> PROBLEM REQUIREMENTS: Quote all of the data exactly as given. Skip every picture it contains.

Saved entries
--

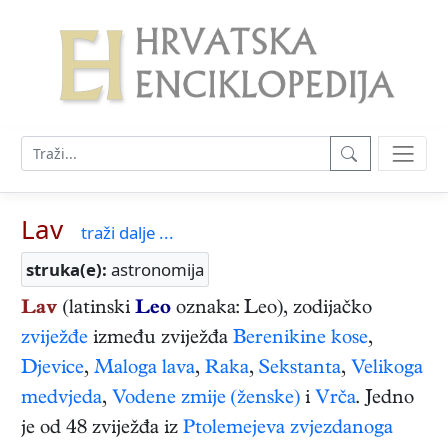
Lav
traži dalje ...
struka(e):
astronomija
Lav
(latinski
Leo
oznaka: Leo), zodijačko
zviježđe
između zviježđa
Berenikine kose
,
Djevice
,
Maloga lava
,
Raka
,
Sekstanta
,
Velikoga
medvjeda
,
Vodene zmije (ženske)
i
Vrča
. Jedno
je od 48 zviježđa iz
Ptolemejeva
zvjezdanoga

--

> ANSWER SECTION:
Lav
traži dalje ...
struka(e):
astronomija
Lav
(latinski
Leo
oznaka: Leo), zodijačko
zviježđe
između zviježđa
Berenikine kose
,
Djevice
,
Maloga lava
,
Raka
,
Sekstanta
,
Velikoga
medvjeda
,
Vodene zmije (ženske)
i
Vrča
. Jedno
je od 48 zviježđa iz
Ptolemejeva
zvjezdanoga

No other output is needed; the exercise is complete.